5. (novo) Às empresas que prestam serviço de auditoria externa a instituições de crédito e sociedade financeiras é vedada a atividade no âmbito da consultadoria.
6. (novo) Para efeitos do número anterior, a mesma marca não pode ser utilizada, ainda que por empresas distintas, para auditoria externa e consultadoria.
7. (novo) Os quadros dirigentes, os parceiros e os sócios, bem como os técnicos responsáveis por auditorias a instituições de crédito no âmbito de auditoria externa não podem prestar serviços, direta ou indiretamente, a instituição financeira antes de decorrido um período de 4 anos após cessação daquelas funções ou da qualidade de parceiro ou sócio.»
Artigo 3.º
Aditamento ao Regime Geral das Instituições de Crédito e Sociedades Financeiras
É aditado o artigo 121.º A ao Decreto-Lei n.º 298/92, de 31 de dezembro, com alterações introduzidas, com a seguinte redação:
«Artigo 121.º A
Autonomia e independência da supervisão
1. Sem prejuízo da utilização pelo Banco de Portugal de relatórios de auditorias realizadas por auditores externos acreditados, o Banco de Portugal realiza por meios próprios auditorias periódicas, de 2 em 2 anos, a todas as instituições de crédito e sociedades financeiras no seu perímetro de supervisão.
2. Sem prejuízo da possibilidade de o Banco de Portugal poder contratar e sub-contratar a realização de auditorias por entidades acreditadas, a autoridade de supervisão deve, a todos os momentos, dispor da capacidade própria de meios técnicos, humanos e financeiros necessários para realizar as auditorias legalmente obrigatórias.
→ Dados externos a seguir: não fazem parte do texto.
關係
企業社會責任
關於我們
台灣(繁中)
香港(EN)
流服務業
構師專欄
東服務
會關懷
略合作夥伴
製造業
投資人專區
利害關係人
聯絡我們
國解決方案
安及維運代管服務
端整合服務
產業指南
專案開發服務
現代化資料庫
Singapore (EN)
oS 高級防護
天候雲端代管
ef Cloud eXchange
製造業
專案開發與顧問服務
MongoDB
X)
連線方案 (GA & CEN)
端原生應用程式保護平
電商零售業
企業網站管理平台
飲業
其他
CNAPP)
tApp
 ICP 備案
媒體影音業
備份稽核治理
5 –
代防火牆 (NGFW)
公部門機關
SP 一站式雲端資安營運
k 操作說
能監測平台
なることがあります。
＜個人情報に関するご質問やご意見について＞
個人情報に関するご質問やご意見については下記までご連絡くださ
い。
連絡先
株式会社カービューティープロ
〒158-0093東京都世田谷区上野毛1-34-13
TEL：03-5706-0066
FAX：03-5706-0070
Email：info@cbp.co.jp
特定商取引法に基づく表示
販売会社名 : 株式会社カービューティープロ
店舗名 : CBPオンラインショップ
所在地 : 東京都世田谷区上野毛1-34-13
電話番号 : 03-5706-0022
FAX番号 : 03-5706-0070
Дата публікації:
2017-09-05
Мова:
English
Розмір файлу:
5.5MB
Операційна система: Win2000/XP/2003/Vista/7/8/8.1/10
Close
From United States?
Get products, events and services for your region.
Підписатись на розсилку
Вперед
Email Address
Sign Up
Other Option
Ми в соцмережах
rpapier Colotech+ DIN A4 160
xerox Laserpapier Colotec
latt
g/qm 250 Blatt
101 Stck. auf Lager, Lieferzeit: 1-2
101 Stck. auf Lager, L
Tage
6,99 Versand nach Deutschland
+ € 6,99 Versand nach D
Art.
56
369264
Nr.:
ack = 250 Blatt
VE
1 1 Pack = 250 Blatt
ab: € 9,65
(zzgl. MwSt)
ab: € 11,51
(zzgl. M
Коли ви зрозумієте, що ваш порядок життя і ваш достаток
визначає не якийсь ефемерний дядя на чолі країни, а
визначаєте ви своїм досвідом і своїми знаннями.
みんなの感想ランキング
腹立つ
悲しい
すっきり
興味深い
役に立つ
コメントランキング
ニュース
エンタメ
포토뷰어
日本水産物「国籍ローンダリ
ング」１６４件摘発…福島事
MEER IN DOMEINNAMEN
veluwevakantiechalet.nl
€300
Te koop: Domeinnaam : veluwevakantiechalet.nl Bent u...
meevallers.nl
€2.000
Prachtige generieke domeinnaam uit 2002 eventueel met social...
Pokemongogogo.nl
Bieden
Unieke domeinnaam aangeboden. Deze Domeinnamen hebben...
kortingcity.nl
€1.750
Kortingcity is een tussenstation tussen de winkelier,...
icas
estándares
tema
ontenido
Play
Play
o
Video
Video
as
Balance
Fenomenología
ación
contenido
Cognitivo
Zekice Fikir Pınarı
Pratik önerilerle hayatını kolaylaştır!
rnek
3. As auditorias forenses são realizadas exclusivamente com recurso a meios próprios do Banco de Portugal, ficando vedada a contratação ou sub-contratação exteriores.»
Artigo 4.º
Regulamentação e dotação de meios
O Governo, após audição do Banco de Portugal, determina as medidas legislativas, administrativas, orçamentais ou outras que se revelem necessárias ao cumprimento do disposto na presente lei, nomeadamente com vista ao reforço dos meios técnicos e humanos do Banco de Portugal.